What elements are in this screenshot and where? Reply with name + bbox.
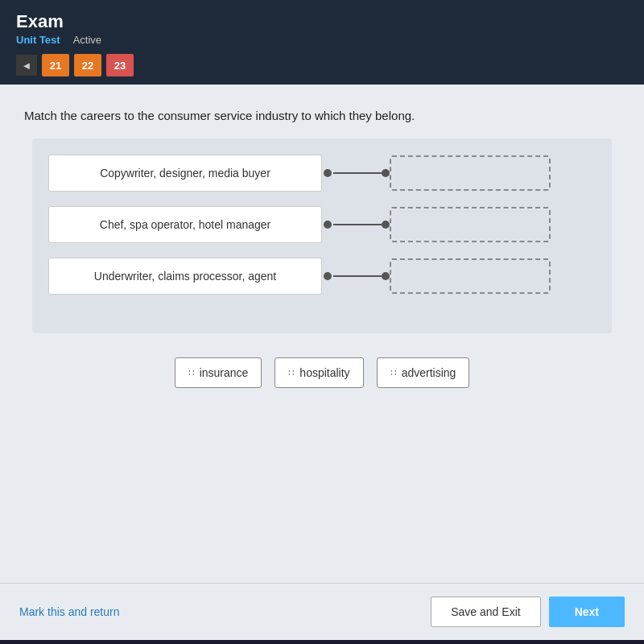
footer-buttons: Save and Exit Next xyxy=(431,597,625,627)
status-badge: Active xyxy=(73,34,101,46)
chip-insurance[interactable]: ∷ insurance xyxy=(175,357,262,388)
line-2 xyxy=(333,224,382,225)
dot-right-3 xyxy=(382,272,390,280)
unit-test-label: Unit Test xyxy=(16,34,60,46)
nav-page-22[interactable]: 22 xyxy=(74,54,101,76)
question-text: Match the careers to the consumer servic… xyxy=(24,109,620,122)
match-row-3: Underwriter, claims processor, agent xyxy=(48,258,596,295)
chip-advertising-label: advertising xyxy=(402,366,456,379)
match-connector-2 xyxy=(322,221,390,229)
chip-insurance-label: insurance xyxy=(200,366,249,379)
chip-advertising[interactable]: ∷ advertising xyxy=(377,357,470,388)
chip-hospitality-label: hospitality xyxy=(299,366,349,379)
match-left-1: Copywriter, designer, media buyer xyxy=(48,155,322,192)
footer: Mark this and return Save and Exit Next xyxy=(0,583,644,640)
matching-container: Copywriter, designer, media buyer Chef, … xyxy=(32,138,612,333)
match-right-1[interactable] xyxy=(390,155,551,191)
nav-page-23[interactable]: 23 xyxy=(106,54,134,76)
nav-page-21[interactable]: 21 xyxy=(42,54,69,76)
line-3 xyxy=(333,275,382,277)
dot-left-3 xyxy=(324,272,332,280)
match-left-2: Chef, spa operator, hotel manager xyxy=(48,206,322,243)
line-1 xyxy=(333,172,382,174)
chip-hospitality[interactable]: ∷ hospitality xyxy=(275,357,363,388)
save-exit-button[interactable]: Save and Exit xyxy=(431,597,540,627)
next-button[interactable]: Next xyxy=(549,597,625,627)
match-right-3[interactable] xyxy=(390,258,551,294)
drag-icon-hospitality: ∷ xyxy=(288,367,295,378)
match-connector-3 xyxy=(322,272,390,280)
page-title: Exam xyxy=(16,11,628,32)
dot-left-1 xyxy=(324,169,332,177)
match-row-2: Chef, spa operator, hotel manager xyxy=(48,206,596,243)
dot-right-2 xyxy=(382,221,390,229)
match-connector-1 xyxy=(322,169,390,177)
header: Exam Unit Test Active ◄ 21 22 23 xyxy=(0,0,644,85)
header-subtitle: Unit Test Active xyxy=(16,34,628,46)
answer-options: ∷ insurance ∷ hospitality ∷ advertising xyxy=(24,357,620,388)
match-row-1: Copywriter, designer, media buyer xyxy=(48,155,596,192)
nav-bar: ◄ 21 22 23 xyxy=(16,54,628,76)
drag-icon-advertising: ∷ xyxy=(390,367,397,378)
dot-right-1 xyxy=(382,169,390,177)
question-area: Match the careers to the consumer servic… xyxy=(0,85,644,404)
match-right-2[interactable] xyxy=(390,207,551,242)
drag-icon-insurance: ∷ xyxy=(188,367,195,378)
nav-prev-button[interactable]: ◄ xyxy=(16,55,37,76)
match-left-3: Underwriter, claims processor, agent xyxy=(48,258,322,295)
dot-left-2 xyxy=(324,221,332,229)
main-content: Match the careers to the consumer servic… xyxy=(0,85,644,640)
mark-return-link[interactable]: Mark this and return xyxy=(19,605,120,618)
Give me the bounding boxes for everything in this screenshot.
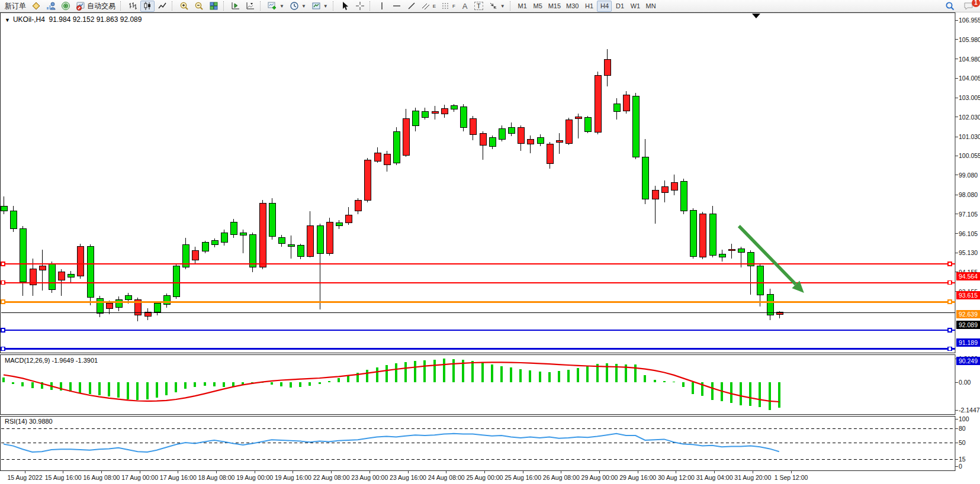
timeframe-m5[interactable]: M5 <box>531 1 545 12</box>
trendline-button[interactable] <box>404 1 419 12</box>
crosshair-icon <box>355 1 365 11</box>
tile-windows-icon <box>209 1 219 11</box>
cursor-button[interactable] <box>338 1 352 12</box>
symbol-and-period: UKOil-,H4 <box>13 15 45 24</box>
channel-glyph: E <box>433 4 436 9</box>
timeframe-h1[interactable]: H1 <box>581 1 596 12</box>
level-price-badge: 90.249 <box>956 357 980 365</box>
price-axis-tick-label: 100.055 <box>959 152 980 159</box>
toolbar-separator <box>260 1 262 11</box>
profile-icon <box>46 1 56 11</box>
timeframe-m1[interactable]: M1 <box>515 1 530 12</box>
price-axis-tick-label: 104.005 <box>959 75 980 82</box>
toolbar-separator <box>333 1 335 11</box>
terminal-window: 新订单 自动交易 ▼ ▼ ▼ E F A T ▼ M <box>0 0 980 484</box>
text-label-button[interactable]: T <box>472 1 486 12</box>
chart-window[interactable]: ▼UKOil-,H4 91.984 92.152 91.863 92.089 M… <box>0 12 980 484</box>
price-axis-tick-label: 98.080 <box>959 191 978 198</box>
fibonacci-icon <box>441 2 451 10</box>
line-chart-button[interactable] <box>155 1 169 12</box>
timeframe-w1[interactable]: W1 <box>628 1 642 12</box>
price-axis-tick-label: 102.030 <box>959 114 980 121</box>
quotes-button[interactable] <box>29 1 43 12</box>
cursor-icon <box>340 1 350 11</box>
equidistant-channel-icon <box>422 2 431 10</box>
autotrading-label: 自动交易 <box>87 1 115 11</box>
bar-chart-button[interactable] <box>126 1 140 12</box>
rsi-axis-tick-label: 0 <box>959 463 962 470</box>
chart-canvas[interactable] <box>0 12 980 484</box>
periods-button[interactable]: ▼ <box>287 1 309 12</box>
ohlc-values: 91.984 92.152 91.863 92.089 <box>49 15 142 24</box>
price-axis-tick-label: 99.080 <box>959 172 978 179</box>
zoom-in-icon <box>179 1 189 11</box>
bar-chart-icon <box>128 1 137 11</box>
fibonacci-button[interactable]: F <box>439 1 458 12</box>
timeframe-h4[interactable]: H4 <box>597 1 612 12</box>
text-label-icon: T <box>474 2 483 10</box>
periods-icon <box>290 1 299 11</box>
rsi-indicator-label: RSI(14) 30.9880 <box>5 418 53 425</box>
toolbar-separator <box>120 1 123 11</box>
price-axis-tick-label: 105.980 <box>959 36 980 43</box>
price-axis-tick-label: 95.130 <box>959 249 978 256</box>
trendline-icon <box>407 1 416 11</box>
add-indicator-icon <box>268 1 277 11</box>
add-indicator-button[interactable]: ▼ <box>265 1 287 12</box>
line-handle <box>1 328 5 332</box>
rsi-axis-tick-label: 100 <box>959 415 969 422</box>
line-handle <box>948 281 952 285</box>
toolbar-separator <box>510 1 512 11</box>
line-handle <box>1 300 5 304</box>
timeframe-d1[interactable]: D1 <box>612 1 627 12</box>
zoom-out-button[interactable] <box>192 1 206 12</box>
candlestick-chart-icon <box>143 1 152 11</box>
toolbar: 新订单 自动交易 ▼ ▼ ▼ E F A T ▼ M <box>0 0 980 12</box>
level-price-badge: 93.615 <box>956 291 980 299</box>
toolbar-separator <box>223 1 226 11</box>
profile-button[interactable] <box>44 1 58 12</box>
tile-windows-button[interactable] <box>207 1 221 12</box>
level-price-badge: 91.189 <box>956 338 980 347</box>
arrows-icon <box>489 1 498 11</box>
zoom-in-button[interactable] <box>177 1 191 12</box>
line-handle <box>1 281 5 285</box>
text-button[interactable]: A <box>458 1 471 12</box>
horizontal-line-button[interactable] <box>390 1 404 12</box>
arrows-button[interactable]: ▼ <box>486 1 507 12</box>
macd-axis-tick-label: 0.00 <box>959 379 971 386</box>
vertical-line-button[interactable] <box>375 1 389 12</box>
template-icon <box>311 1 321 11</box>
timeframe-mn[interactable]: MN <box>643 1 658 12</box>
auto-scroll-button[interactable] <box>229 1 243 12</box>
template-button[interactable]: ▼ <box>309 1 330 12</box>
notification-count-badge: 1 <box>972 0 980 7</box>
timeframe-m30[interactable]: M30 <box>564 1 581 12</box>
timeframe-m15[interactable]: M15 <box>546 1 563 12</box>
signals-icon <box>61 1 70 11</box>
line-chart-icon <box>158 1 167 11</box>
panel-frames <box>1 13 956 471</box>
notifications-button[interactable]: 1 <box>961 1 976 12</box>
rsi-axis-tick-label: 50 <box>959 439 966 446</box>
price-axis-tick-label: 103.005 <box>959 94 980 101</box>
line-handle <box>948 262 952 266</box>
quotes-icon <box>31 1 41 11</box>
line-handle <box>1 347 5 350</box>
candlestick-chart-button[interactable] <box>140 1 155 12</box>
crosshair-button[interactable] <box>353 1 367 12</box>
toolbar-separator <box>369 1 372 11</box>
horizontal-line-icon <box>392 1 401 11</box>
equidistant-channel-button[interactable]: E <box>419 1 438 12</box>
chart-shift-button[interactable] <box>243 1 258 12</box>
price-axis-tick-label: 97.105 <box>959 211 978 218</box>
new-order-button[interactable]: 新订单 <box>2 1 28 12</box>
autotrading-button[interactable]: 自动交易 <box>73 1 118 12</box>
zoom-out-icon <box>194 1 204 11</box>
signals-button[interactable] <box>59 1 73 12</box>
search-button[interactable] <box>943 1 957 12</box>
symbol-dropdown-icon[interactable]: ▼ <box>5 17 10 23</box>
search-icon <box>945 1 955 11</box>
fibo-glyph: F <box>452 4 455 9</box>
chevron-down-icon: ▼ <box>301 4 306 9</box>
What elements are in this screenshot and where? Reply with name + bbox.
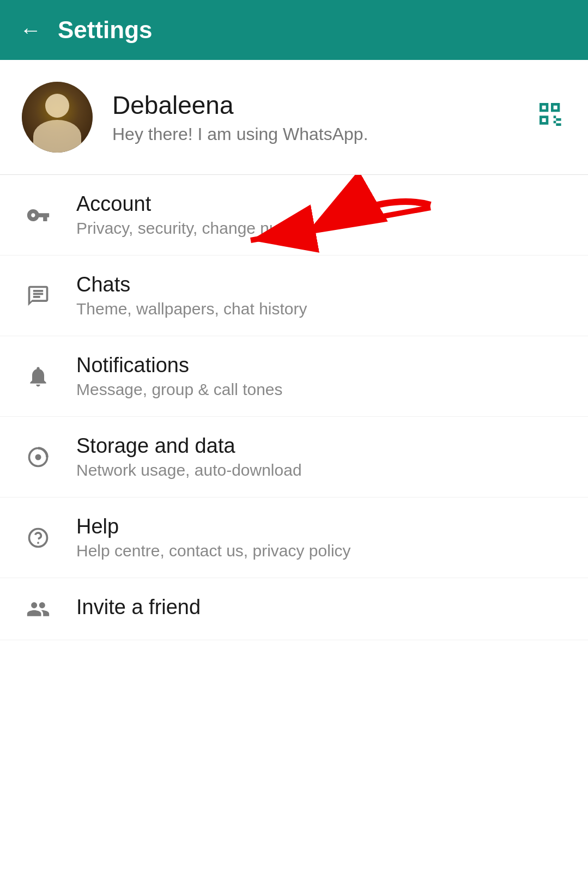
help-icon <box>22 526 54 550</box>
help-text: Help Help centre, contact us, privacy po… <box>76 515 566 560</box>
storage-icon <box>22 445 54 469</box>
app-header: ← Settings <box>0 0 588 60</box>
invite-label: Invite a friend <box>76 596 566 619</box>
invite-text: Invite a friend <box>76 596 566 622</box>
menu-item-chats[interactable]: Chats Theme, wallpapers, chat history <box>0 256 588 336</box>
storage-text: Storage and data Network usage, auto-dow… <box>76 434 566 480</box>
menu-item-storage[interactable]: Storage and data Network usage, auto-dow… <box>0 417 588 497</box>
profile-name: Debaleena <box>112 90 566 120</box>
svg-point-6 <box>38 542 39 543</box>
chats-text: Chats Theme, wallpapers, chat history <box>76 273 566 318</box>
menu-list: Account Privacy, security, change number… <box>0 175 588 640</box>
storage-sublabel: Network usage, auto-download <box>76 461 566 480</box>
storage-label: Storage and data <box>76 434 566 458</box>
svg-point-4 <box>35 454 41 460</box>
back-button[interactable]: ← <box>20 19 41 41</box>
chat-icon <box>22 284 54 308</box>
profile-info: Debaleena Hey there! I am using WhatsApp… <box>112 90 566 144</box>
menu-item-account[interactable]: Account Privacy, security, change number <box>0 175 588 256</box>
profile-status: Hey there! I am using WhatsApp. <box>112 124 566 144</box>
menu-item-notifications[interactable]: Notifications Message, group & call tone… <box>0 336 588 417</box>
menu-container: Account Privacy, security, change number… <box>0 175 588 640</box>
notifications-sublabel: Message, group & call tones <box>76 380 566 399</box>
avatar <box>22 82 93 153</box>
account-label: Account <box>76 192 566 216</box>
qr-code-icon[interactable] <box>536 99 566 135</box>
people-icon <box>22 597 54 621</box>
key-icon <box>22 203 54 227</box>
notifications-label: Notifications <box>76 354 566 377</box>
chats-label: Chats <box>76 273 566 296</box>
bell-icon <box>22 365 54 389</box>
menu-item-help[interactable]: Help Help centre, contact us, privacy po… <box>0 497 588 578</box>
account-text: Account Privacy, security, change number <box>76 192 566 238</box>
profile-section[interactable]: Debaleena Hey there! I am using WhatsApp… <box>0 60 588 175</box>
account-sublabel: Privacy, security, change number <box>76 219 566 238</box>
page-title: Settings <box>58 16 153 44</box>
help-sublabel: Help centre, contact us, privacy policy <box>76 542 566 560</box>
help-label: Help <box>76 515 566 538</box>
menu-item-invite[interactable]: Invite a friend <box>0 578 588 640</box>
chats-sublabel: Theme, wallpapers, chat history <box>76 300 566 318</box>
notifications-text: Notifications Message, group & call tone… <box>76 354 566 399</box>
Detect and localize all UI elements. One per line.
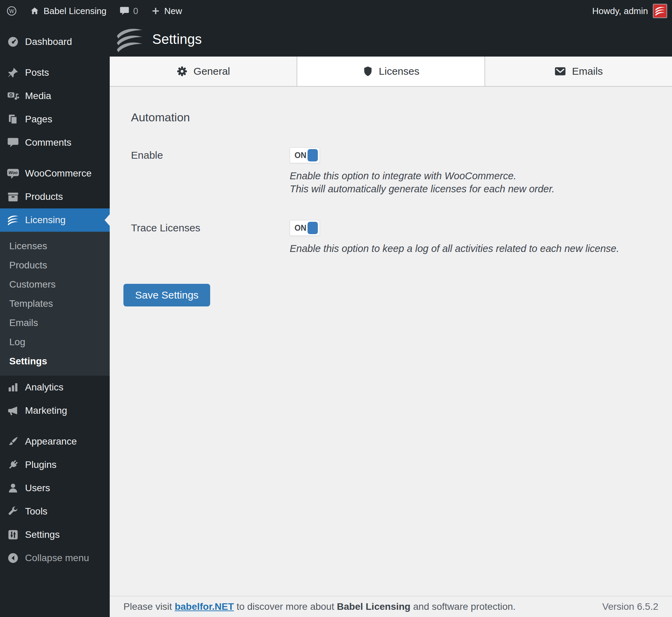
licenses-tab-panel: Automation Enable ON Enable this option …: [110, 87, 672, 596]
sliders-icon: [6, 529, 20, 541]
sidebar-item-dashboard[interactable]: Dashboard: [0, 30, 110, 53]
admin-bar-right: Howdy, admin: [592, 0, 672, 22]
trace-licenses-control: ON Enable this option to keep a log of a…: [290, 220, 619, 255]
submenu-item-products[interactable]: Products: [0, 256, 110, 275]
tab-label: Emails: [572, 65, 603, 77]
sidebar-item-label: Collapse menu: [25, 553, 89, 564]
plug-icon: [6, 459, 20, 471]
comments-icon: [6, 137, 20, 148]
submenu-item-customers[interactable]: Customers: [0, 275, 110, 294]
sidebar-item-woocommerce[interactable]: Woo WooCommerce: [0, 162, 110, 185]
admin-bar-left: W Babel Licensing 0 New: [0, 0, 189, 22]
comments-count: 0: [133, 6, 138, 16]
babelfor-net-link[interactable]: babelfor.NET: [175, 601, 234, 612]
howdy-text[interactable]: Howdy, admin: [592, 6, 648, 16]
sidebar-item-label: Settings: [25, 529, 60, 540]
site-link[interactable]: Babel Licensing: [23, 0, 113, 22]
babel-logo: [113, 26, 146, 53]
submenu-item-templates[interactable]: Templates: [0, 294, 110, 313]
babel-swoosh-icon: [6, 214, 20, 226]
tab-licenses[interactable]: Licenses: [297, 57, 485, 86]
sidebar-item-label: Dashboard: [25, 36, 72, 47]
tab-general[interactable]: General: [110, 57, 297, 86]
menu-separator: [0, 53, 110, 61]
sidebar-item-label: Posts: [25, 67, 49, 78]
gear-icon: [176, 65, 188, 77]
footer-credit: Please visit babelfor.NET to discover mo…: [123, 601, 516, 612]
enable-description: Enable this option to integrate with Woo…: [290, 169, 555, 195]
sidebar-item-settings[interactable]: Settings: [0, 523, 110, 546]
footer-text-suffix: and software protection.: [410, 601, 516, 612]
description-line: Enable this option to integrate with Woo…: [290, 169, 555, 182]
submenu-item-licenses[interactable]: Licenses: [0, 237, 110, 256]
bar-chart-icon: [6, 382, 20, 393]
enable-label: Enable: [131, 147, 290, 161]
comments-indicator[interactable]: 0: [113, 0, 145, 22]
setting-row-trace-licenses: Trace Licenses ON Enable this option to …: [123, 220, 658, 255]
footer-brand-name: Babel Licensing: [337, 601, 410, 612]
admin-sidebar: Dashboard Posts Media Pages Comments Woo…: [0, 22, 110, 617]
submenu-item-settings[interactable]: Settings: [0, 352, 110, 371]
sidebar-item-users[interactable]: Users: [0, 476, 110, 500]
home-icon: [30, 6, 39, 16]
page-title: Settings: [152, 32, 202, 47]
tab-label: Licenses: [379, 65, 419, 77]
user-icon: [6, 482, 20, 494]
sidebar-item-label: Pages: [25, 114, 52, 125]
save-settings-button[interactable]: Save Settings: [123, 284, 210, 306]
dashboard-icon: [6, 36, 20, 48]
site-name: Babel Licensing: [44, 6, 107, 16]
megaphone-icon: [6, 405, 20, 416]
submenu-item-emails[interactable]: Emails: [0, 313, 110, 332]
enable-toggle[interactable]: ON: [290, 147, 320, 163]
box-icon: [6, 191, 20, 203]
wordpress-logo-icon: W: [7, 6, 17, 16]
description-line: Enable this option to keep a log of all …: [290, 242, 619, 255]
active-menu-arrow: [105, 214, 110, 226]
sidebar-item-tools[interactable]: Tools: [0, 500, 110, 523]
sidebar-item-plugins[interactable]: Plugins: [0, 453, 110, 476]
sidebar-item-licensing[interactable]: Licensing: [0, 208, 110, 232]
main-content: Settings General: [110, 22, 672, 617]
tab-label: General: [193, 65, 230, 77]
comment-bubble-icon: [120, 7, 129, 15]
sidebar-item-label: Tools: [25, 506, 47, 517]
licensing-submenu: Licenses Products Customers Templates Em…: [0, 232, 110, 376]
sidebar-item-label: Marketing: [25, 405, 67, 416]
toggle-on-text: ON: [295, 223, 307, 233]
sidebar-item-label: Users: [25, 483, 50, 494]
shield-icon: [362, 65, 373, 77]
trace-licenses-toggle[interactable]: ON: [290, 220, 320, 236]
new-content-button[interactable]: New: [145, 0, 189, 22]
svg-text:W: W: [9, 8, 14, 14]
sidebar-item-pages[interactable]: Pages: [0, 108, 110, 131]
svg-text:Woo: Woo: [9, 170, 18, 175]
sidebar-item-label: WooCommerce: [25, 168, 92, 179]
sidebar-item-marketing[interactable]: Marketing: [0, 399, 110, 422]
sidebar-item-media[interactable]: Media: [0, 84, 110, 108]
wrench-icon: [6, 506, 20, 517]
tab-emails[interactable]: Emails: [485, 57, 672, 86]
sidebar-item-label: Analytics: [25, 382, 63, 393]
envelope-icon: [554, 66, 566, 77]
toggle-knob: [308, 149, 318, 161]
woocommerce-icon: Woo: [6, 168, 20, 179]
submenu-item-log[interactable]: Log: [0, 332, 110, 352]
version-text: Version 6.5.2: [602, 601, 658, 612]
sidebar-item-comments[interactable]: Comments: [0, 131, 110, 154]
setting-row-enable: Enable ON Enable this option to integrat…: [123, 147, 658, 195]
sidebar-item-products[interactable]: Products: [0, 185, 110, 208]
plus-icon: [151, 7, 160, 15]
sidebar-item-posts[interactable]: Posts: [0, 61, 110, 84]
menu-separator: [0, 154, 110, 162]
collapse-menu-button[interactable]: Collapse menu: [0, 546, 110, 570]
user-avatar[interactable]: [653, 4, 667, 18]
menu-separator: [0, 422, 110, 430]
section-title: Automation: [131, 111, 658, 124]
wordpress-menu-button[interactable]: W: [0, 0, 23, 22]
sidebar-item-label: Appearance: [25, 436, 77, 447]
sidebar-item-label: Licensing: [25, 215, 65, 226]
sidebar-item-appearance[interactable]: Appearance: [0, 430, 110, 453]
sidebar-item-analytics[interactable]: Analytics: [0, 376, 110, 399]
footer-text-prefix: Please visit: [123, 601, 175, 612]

*Exercise prompt*
Scan the lines above for the word "indicator" and copy every one where it occurs.

*Result of this task*
rsi-indicator-label: RSI(14) 30.9880 <box>5 418 53 425</box>
add-indicator-icon <box>268 1 277 11</box>
add-indicator-button[interactable]: ▼ <box>265 1 287 12</box>
comments-indicator[interactable]: 0: [113, 0, 145, 22]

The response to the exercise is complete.